As visitors toured the facilities, Merrilee Lee, director of the Hoards History Museum, described the unique Jamesway inventions inside the cave structure, including the warehouse’s unique ventilation system that kept the stable comfortable, clean and odor-free with James’ notes.
Other advanced features – at the time – included cow comfort innovations such as the Jamesway rotary barn, cow feeding, grass cutting feed systems and pig handling.
“The James Way” is still synonymous with innovative dairy farm equipment.
An evolving business model
After WD James died in 1948, the farm, including the distinctive barn, was sold to the Jones family, who operated the property as a dairy farm and piggery operation until 1985.

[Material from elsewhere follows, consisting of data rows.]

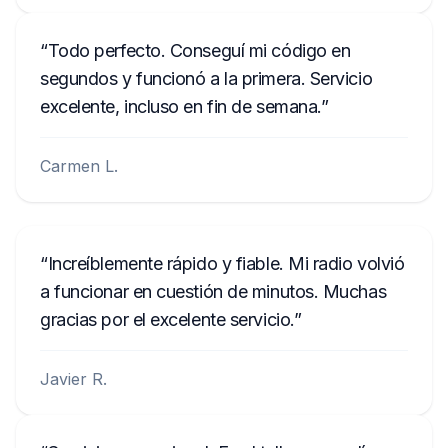
C70000001234
Todo perfecto. Conseguí mi código en
segundos y funcionó a la primera. Servicio
excelente, incluso en fin de semana.
Carmen L.
Increíblemente rápido y fiable. Mi radio volvió
a funcionar en cuestión de minutos. Muchas
gracias por el excelente servicio.
Javier R.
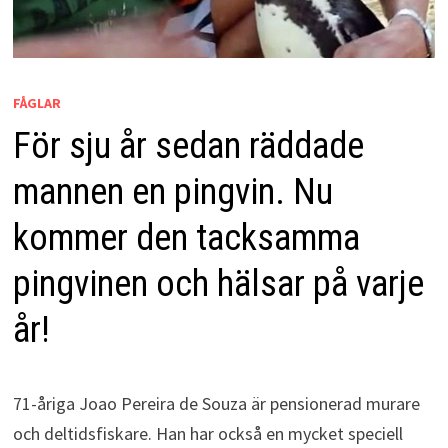
FÅGLAR
För sju år sedan räddade
mannen en pingvin. Nu
kommer den tacksamma
pingvinen och hälsar på varje
år!
71-åriga Joao Pereira de Souza är pensionerad murare
och deltidsfiskare. Han har också en mycket speciell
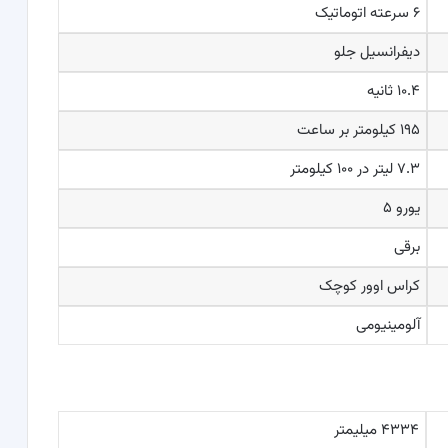
۶ سرعته اتوماتیک
دیفرانسیل جلو
۱۰.۴ ثانیه
۱۹۵ کیلومتر بر ساعت
۷.۳ لیتر در ۱۰۰ کیلومتر
یورو ۵
برقی
کراس اوور کوچک
آلومینیومی
۴۳۳۴ میلیمتر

After they bought the farm back, some of the land was used to expand the production area for the Jones family’s sausage and smoked meat business. The cow herd was converted to registered Holsteins from Guernsey in 1974 due to market pressure for low fat milk. Additions were made to the 1922 structure to accommodate a larger herd, which grew to 140 by 1982.

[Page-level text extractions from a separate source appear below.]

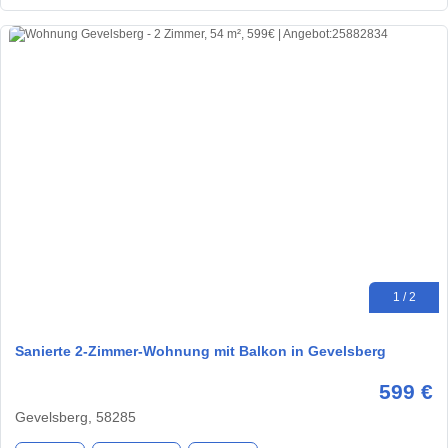
1 / 2
Sanierte 2-Zimmer-Wohnung mit Balkon in Gevelsberg
599 €
Gevelsberg, 58285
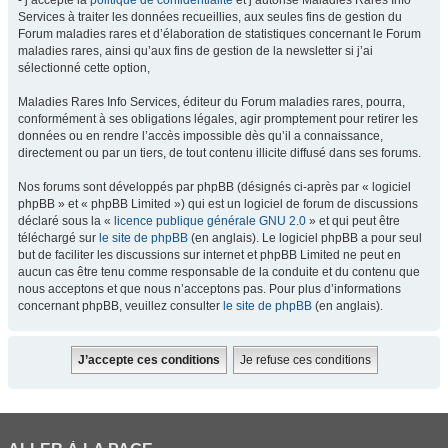
- j’accepte la
politique de confidentialité
et j’autorise Maladies Rares Info
Services à traiter les données recueillies, aux seules fins de gestion du
Forum maladies rares et d’élaboration de statistiques concernant le Forum
maladies rares, ainsi qu’aux fins de gestion de la newsletter si j’ai
sélectionné cette option,
Maladies Rares Info Services, éditeur du Forum maladies rares, pourra,
conformément à ses obligations légales, agir promptement pour retirer les
données ou en rendre l’accès impossible dès qu’il a connaissance,
directement ou par un tiers, de tout contenu illicite diffusé dans ses forums.
Nos forums sont développés par phpBB (désignés ci-après par « logiciel
phpBB » et « phpBB Limited ») qui est un logiciel de forum de discussions
déclaré sous la «
licence publique générale GNU 2.0
» et qui peut être
téléchargé sur
le site de phpBB
(en anglais). Le logiciel phpBB a pour seul
but de faciliter les discussions sur internet et phpBB Limited ne peut en
aucun cas être tenu comme responsable de la conduite et du contenu que
nous acceptons et que nous n’acceptons pas. Pour plus d’informations
concernant phpBB, veuillez consulter
le site de phpBB
(en anglais).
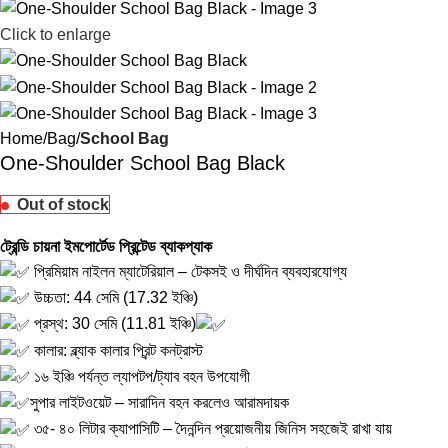
Click to enlarge
Home
Bag
School Bag
One-Shoulder School Bag Black
Out of stock
ট্রেন্ডি চায়না ইমপোর্টেড প্রিন্টেড ব্যাকপ্যাক
প্রিমিয়াম নাইলন ম্যাটেরিয়াল – টেকসই ও দীর্ঘদিন ব্যবহারযোগ্য
উচ্চতা: 44 সেমি (17.32 ইঞ্চি)
প্রস্থ: 30 সেমি (11.81 ইঞ্চি)
কালার: ব্ল্যাক কালার প্রিন্ট কনট্রাস্ট
১৬ ইঞ্চি পর্যন্ত ল্যাপটপ/ট্যাব বহন উপযোগী
সুপার লাইটওয়েট – সারাদিন বহন করলেও আরামদায়ক
৩৫- ৪০ লিটার ক্যাপাসিটি – দৈনন্দিন প্রয়োজনীয় জিনিস সহজেই রাখা যায়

In 1983, farm managers and 100 volunteers hosted the largest June Dairy Breakfast in the state, attracting 3,225 people. Two years later, the dairy was discontinued so that the family could focus on the growing meat business.
“This celebration is the perfect opportunity to showcase our beloved yellow barn to the local community, remember its historical importance to the dairy industry, and support the next generation of agricultural leaders in our region,” says Jones.
Proceeds from the centennial celebration will be used for scholarships for local agricultural students.
Local residents and history buffs helped educate visitors from bygone eras, including Dan Hess of Old World Wisconsin, who fired up a forge and demonstrated his blacksmithing skills. Lydia Fink, along with others from the nearby Lundy Farm, transported a variety of dairy cattle that happily occupied the stalls still standing in the barn.
Others like Phil Cohen, Bob and Tom Zelenski shared their love of vintage milking equipment, while model farm enthusiasts John Klettke and Cal Anderson displayed model farms from the early 1900s to the present.
At the event was Taylor Schaefer at Alice Dairyland. “Although the Jones Yellow Barn was only a working dairy until the mid-1980s, Jones Dairy Farm continues to focus on natural sausage, cured pork and more while maintaining control of the land,” he said. Alice Dairyland Taylor Schaefer, who enjoyed talking with community members, meeting the Jones Family and learning more about the company’s rich history that began in 1889.